REPUBLIKA.CO.ID, Oleh: Zaky Al Hamzah
Banyak kerugian yang dialami jamaah haji non-kuota di Tanah Suci. Menurut Cecep Nursyamsi, kerugian pertama, tidak ada yang menjamin dalam hal akomodasi. Selama musim haji, pemondokan-pemondokan di Makkah sudah penuh karena disewa selama semusim.
Akibatnya, jamaah haji non-kuota biasanya telantar di pinggir jalan atau tengah kota. Saat di Armina, tidak ada yang menjamin konsumsi untuk mereka meski tinggal di maktab khusus. "Biasanya mereka akan datang ke maktab-maktab haji reguler untuk cari makanan," tutur Cecep.

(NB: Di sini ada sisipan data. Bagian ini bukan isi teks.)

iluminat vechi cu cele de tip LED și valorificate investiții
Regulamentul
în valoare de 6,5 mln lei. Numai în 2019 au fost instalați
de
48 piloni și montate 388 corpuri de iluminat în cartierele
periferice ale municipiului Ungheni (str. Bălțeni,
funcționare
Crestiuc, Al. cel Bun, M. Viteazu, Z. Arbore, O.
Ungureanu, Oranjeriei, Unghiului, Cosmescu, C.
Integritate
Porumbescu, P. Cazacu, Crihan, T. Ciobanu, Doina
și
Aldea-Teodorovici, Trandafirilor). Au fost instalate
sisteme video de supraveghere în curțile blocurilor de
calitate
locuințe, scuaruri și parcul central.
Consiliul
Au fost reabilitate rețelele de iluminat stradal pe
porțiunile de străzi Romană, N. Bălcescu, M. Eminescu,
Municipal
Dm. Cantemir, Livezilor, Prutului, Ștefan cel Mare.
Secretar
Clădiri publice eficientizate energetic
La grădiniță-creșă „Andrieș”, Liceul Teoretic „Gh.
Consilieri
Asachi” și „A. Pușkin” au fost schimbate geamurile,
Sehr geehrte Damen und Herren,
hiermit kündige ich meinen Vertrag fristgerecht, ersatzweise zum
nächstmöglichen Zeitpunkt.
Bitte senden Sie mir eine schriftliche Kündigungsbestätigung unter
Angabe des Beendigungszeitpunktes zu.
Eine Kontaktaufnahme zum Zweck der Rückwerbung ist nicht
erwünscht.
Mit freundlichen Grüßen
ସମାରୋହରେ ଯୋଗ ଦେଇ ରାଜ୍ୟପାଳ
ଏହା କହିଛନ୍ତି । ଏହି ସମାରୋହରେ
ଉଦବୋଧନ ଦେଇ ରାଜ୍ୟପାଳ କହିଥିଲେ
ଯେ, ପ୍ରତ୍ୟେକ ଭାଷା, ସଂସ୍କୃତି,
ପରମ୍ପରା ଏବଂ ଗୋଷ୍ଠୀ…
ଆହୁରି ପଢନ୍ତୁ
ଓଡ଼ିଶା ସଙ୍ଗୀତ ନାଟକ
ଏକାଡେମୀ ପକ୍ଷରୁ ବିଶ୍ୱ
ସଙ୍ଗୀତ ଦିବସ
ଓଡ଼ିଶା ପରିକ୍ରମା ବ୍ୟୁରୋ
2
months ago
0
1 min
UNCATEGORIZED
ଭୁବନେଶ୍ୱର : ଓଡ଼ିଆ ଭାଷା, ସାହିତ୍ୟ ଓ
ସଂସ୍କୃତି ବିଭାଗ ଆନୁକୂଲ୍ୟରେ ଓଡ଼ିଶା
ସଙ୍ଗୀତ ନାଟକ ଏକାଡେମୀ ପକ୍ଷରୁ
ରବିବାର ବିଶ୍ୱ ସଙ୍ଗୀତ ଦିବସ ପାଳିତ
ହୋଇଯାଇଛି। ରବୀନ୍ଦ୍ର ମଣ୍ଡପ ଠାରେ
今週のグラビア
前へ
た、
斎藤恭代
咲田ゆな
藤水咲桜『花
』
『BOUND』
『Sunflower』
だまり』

Kedua, tidak ada yang melindungi karena tidak punya petugas atau pembimbing, seperti dirasakan jamaah haji reguler yang dilayani petugas Panitia Penyelenggara Ibadah Haji (PPIH) di Jeddah, Makkah dan Madinah.
Kerugian ketiga, ketika jamaah non-kuota meninggal di Arab Saudi, tidak memiliki asurani. Kerugian keempat, bila jamaah haji non-kota meninggal dunia di Tanah Suci, dia sulit dikuburkan di Tanah Suci, karena tidak ada pihak yang bisa bertanggung jawab.
Biasanya, kasus ini menjadi penanganan Konsulat Jenderal Republik Indonesia di Jeddah. "Jamaah haji kuota bila wafat di Tanah Suci, kan yang bertanggung jawab pemerintah," kata Cecep. Menurut dia, setiap tahun selalu ada jamaah haji non-kuota yang wafat di Arab Saudi.
Ia mengungkapkan, jika ada jamaah haji non-kuota yang menggunakan visa haji, biasanya mendarat di terminal haji Bandara Jeddah dan Bandara Madinah, secara bergerombol.
Jika menggunakan visa ini, mereka tetap harus membayar general service (pelayanan umum haji selama di Arab Saudi) sebesar 277 dolar AS per satu jamaah. General service ini untuk fasilitas naqobah (transportasi) dan biaya maktab selama jamaah haji mabit (bermalam) di Padang Arafah.